If you have ever wished for a comforting dish that feels like a warm hug and packs a punch of flavor at the same time, then you’re going to love this Spinach & Artichoke Rice Casserole Recipe. Combining creamy cheeses, tender artichokes, and vibrant spinach with perfectly cooked rice, this casserole is pure comfort food magic. It’s a dish that’s hearty, cheesy, and satisfying, yet fresh enough to feel light and nutritious. Whether you need a crowd-pleaser for a family dinner or a delicious potluck contribution, this casserole checks all the boxes and then some.

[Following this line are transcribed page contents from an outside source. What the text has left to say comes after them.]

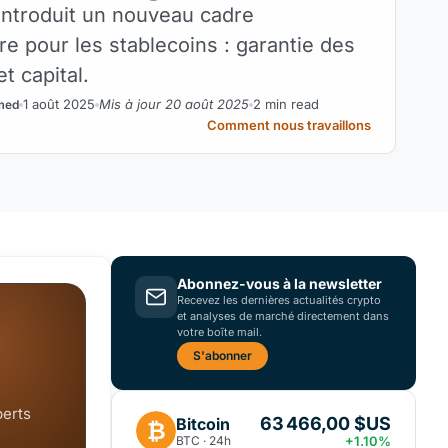
ntroduit un nouveau cadre
re pour les stablecoins : garantie des
et capital.
1 août 2025
Mis à jour 20 août 2025
2 min read
med
Comment nous travaillons
Abonnez-vous à la newsletter
Recevez les dernières actualités crypto
et analyses de marché directement dans
votre boîte mail.
S'abonner
perts
63 466,00 $US
Bitcoin
₿
BTC · 24h
+1.10%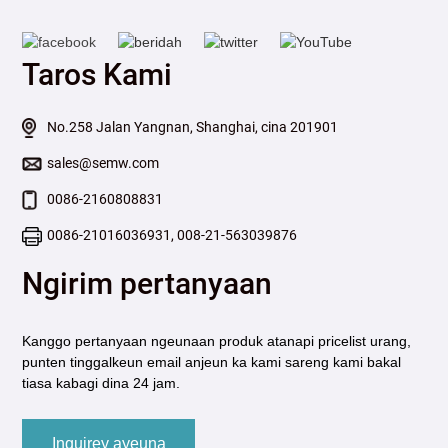
Taros Kami
No.258 Jalan Yangnan, Shanghai, cina 201901
sales@semw.com
0086-2160808831
0086-21016036931, 008-21-563039876
Ngirim pertanyaan
Kanggo pertanyaan ngeunaan produk atanapi pricelist urang,
punten tinggalkeun email anjeun ka kami sareng kami bakal
tiasa kabagi dina 24 jam.
Inquirey ayeuna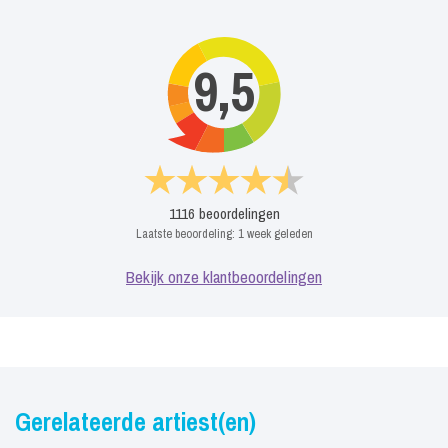
9,5
1116
beoordelingen
Laatste beoordeling:
1 week geleden
Bekijk onze klantbeoordelingen
Gerelateerde artiest(en)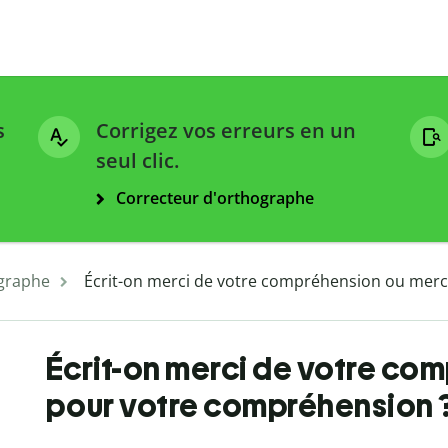
s
Corrigez vos erreurs en un
seul clic.
Correcteur d'orthographe
graphe
Écrit-on merci de votre compréhension ou merc
Écrit-on merci de votre co
pour votre compréhension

Spinach & Artichoke Rice Casserole Recipe - Recipe Image

Ingredients You’ll Need

The beauty of this Spinach & Artichoke Rice Casserole Recipe lies in its straightforward ingredient list. Each component plays a key role, from the creamy cheeses that bring luscious texture and rich flavor, to the spinach and artichokes that add delightful color and subtle earthiness. The cooked rice acts as the perfect base, binding everything together into a satisfying dish.

  • Cooked rice (4 cups): The foundation that provides the casserole’s body and soaks up all the creamy goodness.
  • Frozen chopped spinach (1 package, 10 to 12 oz, thawed and squeezed dry): Adds vibrant green color and a mild, fresh flavor without overpowering the dish.
  • Artichoke hearts (1 can, 14 oz, finely chopped): Bring a subtle tang and tender bite that perfectly complements the spinach.
  • Shredded parmesan cheese (1½ cups, divided): Adds a nutty, savory depth and a delightful crispy topping when baked.
  • Cream cheese (1 package, 8 oz, softened): Essential for that smooth, creamy texture that makes every bite dreamy.
  • Ricotta cheese (1 container, 15 oz): Lightens the mixture and adds a gentle sweetness that balances the other flavors.
  • Shredded mozzarella cheese (3 cups, divided): The ultimate melty cheese that binds and stretches, creating that irresistible gooey layer.
  • Milk (¾ cup): Helps blend the cheeses and rice into a soft, creamy casserole.
  • Garlic powder (½ tsp): Provides a subtle hint of garlic, elevating the savory profile without being overpowering.
  • Onion powder (¼ tsp): Adds a mild depth that rounds out the flavor beautifully.

How to Make Spinach & Artichoke Rice Casserole Recipe

Step 1: Preheat and Prepare

Start by preheating your oven to 325ºF to ensure it’s ready for baking. Lightly spray a 9×13-inch baking dish with cooking spray to prevent the casserole from sticking and to make cleanup easier after the cheesy goodness is gone.

Step 2: Mix the Cheeses and Seasonings

In a large bowl, beat together the softened cream cheese, ricotta, milk, garlic powder, and onion powder until smooth and creamy. This mixture is the heart of the casserole, creating the luscious and flavorful base that ties everything together.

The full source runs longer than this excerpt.